#### PROVIDED DATA

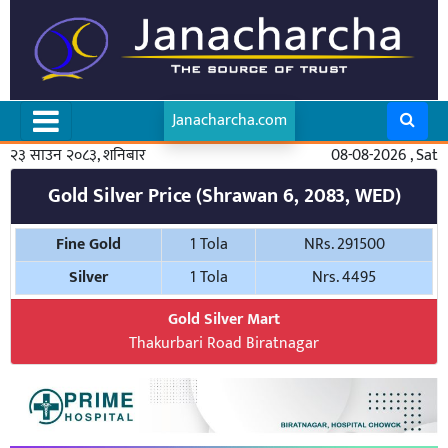
Janacharcha.com
२३ साउन २०८३, शनिबार
08-08-2026 , Sat
Gold Silver Price (Shrawan 6, 2083, WED)
Fine Gold
1 Tola
NRs. 291500
Silver
1 Tola
Nrs. 4495
Gold Silver Mart
Thakurbari Road Biratnagar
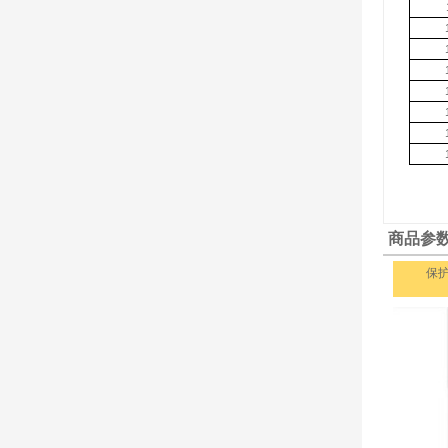
商品参
保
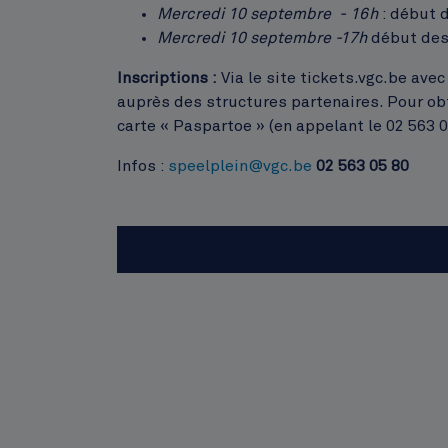
Mercredi 10 septembre - 16h
: début 
Mercredi 10 septembre -17h
début des 
Inscriptions :
Via le site tickets.vgc.be ave
auprès des structures partenaires. Pour obte
carte « Paspartoe » (en appelant le 02 563 0
Infos :
speelplein@vgc.be
02 563 05 80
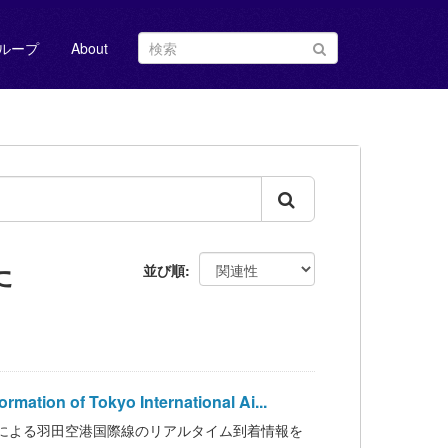
ループ
About
た
並び順
 of Tokyo International Ai...
港ターミナルによる羽田空港国際線のリアルタイム到着情報を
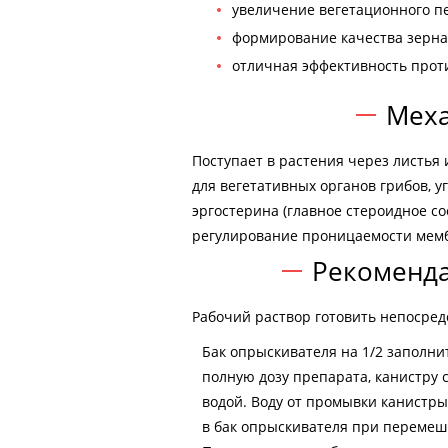
увеличение вегетационного пе
формирование качества зерна
отличная эффективность прот
Меха
Поступает в растения через листья
для вегетативных органов грибов, 
эргостерина (главное стероидное с
регулирование проницаемости мемб
Рекоменд
Рабочий раствор готовить непосре
Бак опрыскивателя на 1/2 заполн
полную дозу препарата, канистру 
водой. Воду от промывки канистры
в бак опрыскивателя при перемеш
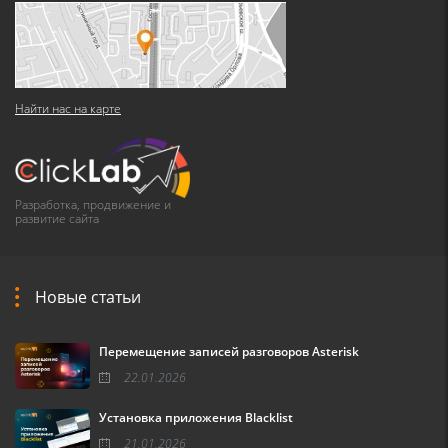
Найти нас на карте
Разработка, продвижение и
развитие сайта
Новые статьи
Перемещение записей разговоров Asterisk
22.01.2026
Установка приложения Blacklist
21.01.2026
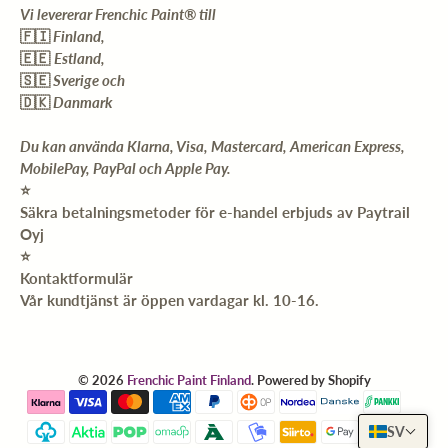
Vi levererar Frenchic Paint® till
🇫🇮
Finland,
🇪🇪
Estland,
🇸🇪
Sverige och
🇩🇰
Danmark
Du kan använda Klarna, Visa, Mastercard, American Express,
MobilePay, PayPal och Apple Pay.
⭐️
Säkra betalningsmetoder för e-handel erbjuds av Paytrail
Oyj
⭐️
Kontaktformulär
Vår kundtjänst är öppen vardagar kl. 10-16.
© 2026
Frenchic Paint Finland
.
Powered by Shopify
SV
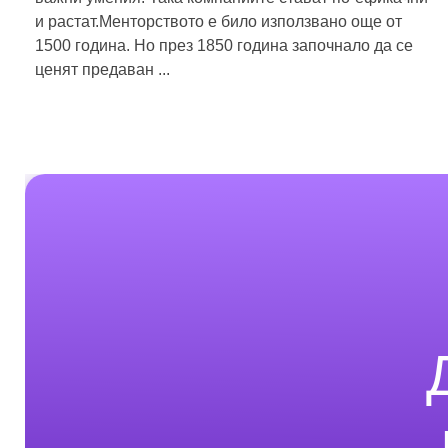
и растат.Менторството е било използвано още от
1500 година. Но през 1850 година започнало да се
ценят предаван ...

########

**TASK INSTRUCTIONS**
Print the stretch of the data from the line with "Säkra betalningsmetoder för" through its last line, exactly and with both ends kept. Omit pictures.

**RESPONSE**
Säkra betalningsmetoder för e-handel erbjuds av Paytrail
Oyj
⭐️
Kontaktformulär
Vår kundtjänst är öppen vardagar kl. 10-16.
© 2026
Frenchic Paint Finland
.
Powered by Shopify
SV
и растат.Менторството е било използвано още от
1500 година. Но през 1850 година започнало да се
ценят предаван ...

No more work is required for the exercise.